Access to Justice Inquiry
Small business owners experience a power imbalance in their dealings with big business and government. This can stop them from pursuing the court system because of the cost, time and resources. On 4 December 2017, the Australian Small Business and Family Enterprise Ombudsman launched a two-part inquiry into access to justice for small business.
Phase I examined the nature and incidence of disputes, actions taken by small business when faced with a dispute and the factors that influence whether a small business continues to seek resolution of, or abandoned, a dispute. More than 1,600 small businesses across Australia were surveyed.
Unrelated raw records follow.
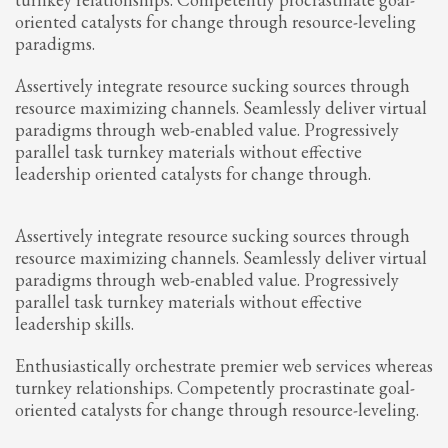
oriented catalysts for change through resource-leveling
paradigms.
Assertively integrate resource sucking sources through
resource maximizing channels. Seamlessly deliver virtual
paradigms through web-enabled value. Progressively
parallel task turnkey materials without effective
leadership oriented catalysts for change through.
Assertively integrate resource sucking sources through
resource maximizing channels. Seamlessly deliver virtual
paradigms through web-enabled value. Progressively
parallel task turnkey materials without effective
leadership skills.
Enthusiastically orchestrate premier web services whereas
turnkey relationships. Competently procrastinate goal-
oriented catalysts for change through resource-leveling.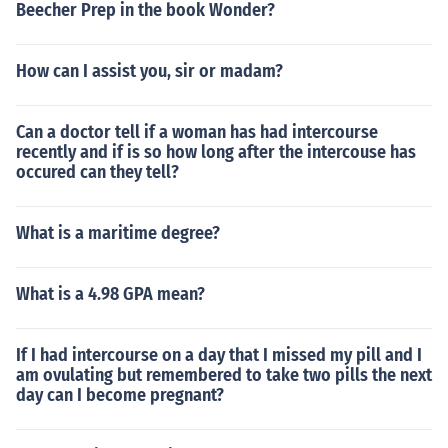
Beecher Prep in the book Wonder?
How can I assist you, sir or madam?
Can a doctor tell if a woman has had intercourse
recently and if is so how long after the intercouse has
occured can they tell?
What is a maritime degree?
What is a 4.98 GPA mean?
If I had intercourse on a day that I missed my pill and I
am ovulating but remembered to take two pills the next
day can I become pregnant?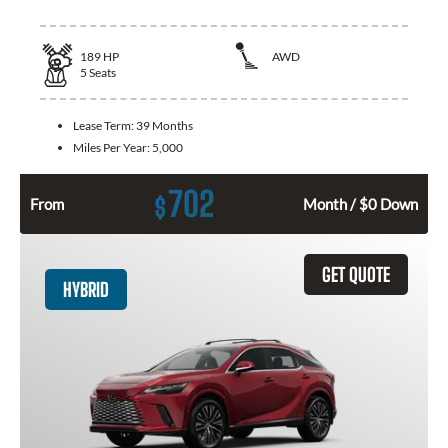
189
HP
AWD
5
Seats
Lease Term:
39 Months
Miles Per Year:
5,000
702
$
From
Month / $0 Down
GET QUOTE
HYBRID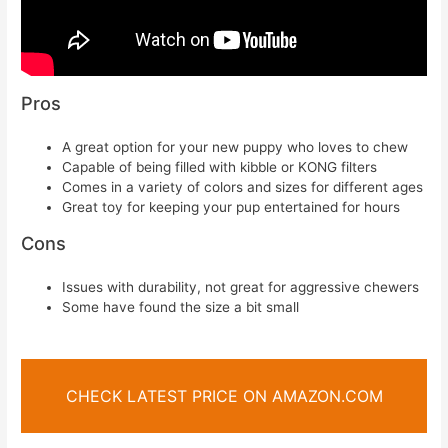
Pros
A great option for your new puppy who loves to chew
Capable of being filled with kibble or KONG filters
Comes in a variety of colors and sizes for different ages
Great toy for keeping your pup entertained for hours
Cons
Issues with durability, not great for aggressive chewers
Some have found the size a bit small
CHECK LATEST PRICE ON AMAZON.COM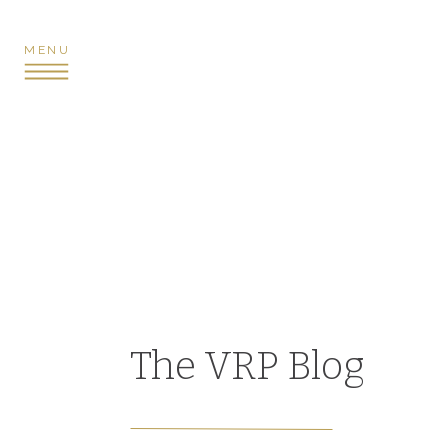
MENU
The VRP Blog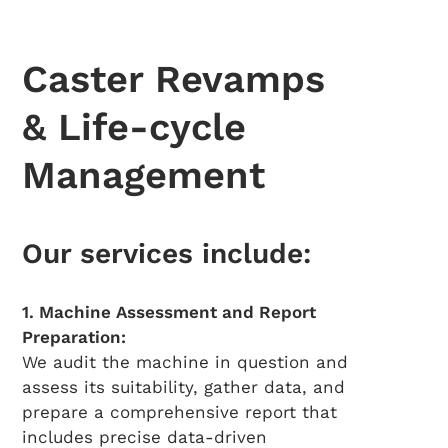
Caster Revamps
& Life-cycle
Management
Our services include:
1. Machine Assessment and Report
Preparation:
We audit the machine in question and
assess its suitability, gather data, and
prepare a comprehensive report that
includes precise data-driven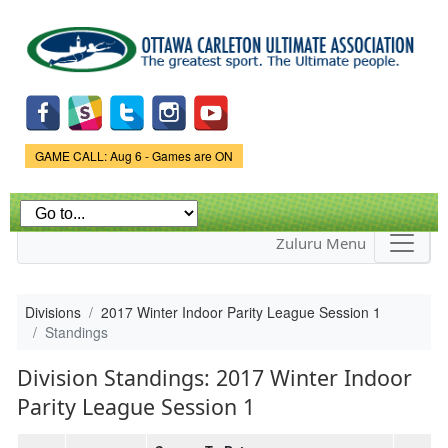
Skip to
main
content
Game Status.
GAME CALL: Aug 6 - Games are ON
Zuluru Menu
Divisions
2017 Winter Indoor Parity League Session 1
Standings
Division Standings: 2017 Winter Indoor
Parity League Session 1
The Access to Justice: Where do small businesses go? research report found:
- the average cost to resolve a dispute through formal pathways is over $130,000; double of that a decade ago
- payment times and terms remain the biggest cause of disputes
- time and cost are the most significant factors when determining how far to pursue resolution of a dispute
- 22% of small businesses surveyed were involved in a serious dispute in the last five years
- 62% sought legal advice either from a lawyer or another legal service
- when escalated through a formal process, half of small business owners considered the amount of time and effort required was unreasonable.
Phase II will look at the formal and informal pathways, our court system, explore emerging ideas for streamlining processes and make recommendations to improve access to justice for small business owners.
The final report of the Access to Justice Inquiry will be provided to the Minister by 31 March 2019.